What to do => Report how many lines in the material hold the word "Dong". No other content is required.

Given records =>
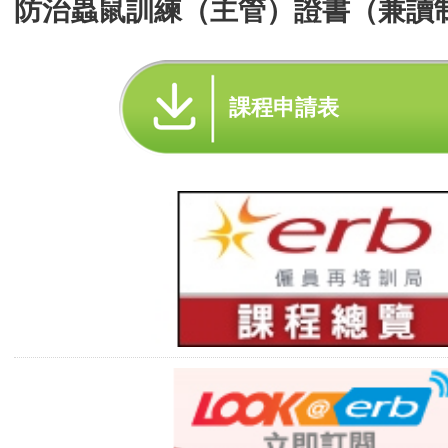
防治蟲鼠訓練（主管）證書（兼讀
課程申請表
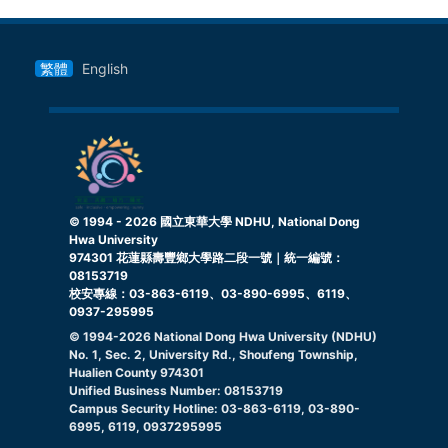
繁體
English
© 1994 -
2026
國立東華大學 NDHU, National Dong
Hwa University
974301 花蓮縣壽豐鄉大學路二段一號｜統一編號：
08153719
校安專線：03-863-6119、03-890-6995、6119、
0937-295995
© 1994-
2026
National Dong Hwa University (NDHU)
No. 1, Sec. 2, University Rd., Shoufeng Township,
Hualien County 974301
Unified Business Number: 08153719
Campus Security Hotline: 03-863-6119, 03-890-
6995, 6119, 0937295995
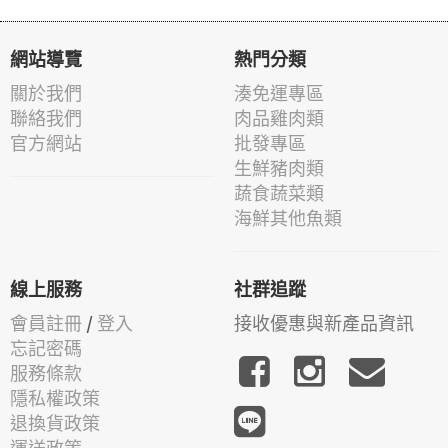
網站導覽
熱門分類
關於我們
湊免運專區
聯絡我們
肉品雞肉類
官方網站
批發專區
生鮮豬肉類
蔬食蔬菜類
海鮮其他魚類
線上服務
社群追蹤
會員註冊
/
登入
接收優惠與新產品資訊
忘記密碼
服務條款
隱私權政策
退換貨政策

==

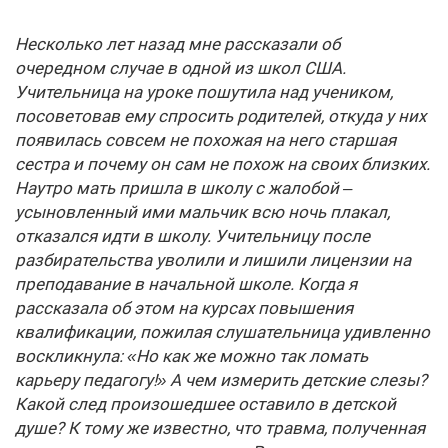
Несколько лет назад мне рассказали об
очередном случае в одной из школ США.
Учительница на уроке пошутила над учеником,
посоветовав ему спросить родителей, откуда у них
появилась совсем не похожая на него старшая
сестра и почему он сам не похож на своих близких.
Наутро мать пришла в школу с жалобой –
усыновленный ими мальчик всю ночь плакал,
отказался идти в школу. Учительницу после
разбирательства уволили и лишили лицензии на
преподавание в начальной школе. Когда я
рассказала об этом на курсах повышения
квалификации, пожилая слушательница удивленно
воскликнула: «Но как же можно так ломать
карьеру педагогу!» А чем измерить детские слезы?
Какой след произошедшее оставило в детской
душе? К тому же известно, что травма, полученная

Response box => 2